It will be increasingly nervous times for executivies at both Nokia and Microsoft, after a report from Gartner found that Redmond’s share of the global smartphone market continues to decline.
The research firm pegs Microsoft’s share at 1.6 percent for the second quarter of 2011, down from 4.9 percent a year ago. It trails Google Android with 43.4 percent, Nokia’s Symbian with 22.1 percent, Apple iOS with 18.2 percent, Research in Motions’s BlackBerry franchise with 11.7 percent, and Bada – Samsung’s own mobile OS – with 1.9 percent.
RIM and Symbian also faced significant declines over the past year.
Nokia of course has agreed to abandon Symbian and another mobile operating system, MeeGo, in favour of Windows Phone. Those Microsoft-powered devices are expected by the end of 2011, but it remains an open question whether the new platform will halt or reserve the Finnish company’s market-slide.
Other analyst firms have traced Microsoft’s smartphone-market tumble over the past several quarters. Research firm comScore, for example, recently estimated that Microsoft smartphones declined from 7.5 percent to 5.8 percent of the market for the three-month period ending in June. That included both Windows Phone and the company’s more antiquated Windows Mobile platform, which is being phased out.

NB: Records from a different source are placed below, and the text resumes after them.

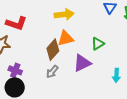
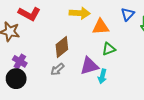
orange triangle: (66, 38) -> (101, 27), moved
cyan arrow: (116, 75) -> (102, 76), moved

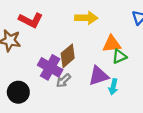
orange triangle: (101, 27) -> (112, 44), moved
purple cross: (20, 61) -> (50, 67), moved, size x1.5

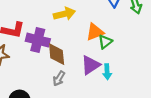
brown diamond: (68, 56) -> (57, 54), turned -40
purple cross: (50, 67) -> (38, 40), moved

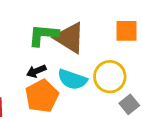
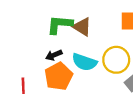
brown triangle: (70, 38) -> (82, 27), size x0.7

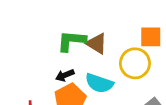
yellow circle: (116, 60) -> (135, 63), moved

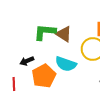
black arrow: (65, 75) -> (27, 61), moved

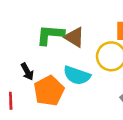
black arrow: (27, 61) -> (27, 72), turned -96

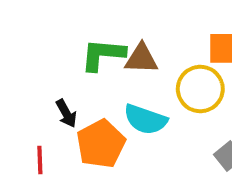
brown triangle: (74, 37) -> (141, 59), turned -30

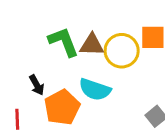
green L-shape: (103, 54) -> (64, 42), turned 64
yellow circle: (200, 89) -> (122, 51), moved

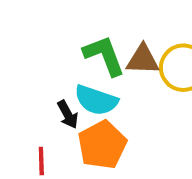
cyan semicircle: (95, 89) -> (96, 100), moved

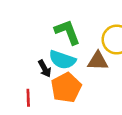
brown triangle: (143, 60) -> (98, 61), moved

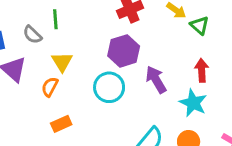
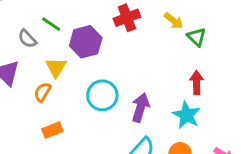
green line: (55, 19) -> (51, 24), turned -54
purple hexagon: (124, 51) -> (86, 42), moved
purple arrow: (156, 80) -> (140, 108), moved, turned 44

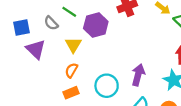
orange semicircle: (43, 92) -> (71, 70), moved
cyan circle: (102, 95) -> (107, 86), moved

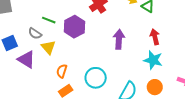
yellow triangle: (73, 45) -> (48, 47), moved
purple arrow: (138, 75) -> (119, 39), moved

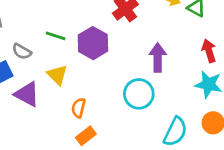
gray semicircle: (35, 33) -> (22, 51), moved
cyan circle: (96, 78) -> (139, 94), moved

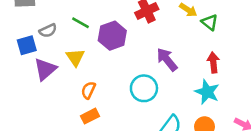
gray semicircle: (22, 51) -> (48, 31), turned -66
purple arrow: (158, 58) -> (167, 59), turned -50
purple triangle: (27, 94) -> (45, 69), turned 40

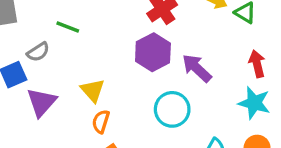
green line: (80, 23) -> (68, 27), moved
purple hexagon: (112, 36) -> (153, 52), moved
yellow triangle: (75, 57) -> (93, 90), moved

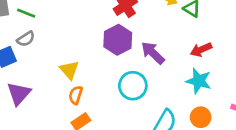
green line: (68, 27) -> (26, 13), moved
red arrow: (257, 64) -> (201, 50), turned -100
purple triangle: (42, 102) -> (19, 94), moved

Microsoft’s hope is that its upcoming “Mango” update, due to final release sometime this fall, will spur greater consumer adoption. Samsung, HTC, LG Electronics and Nokia have all committed to building new Windows Phone devices preloaded with Mango, along with Acer and ZTE. Some 500 new elements to the update include expanded functionality for the Xbox Live and Office hubs, new multitasking abilities, and Bing deeply baked into the user interface.
However, Microsoft faces considerable competition on a number of fronts: in addition to the growing ranks of Google Android smartphones, Apple is expected to release its next-generation iPhone in either September or October. And sometime next year, RIM will release a series of QNX-powered “superphones” that it hopes will make an aggressive market play.
In the meantime, consumer love of smartphones showed little sign of abating.
“Smartphone sales continued to rise at the expense of feature phones,” Roberta Cozza, an analyst at Gartner, wrote in an 11 August statement. “Consumers in mature markets are choosing entry-level and midrange Android smartphones over feature phones, partly due to carriers’ and manufacturers’ promotions.”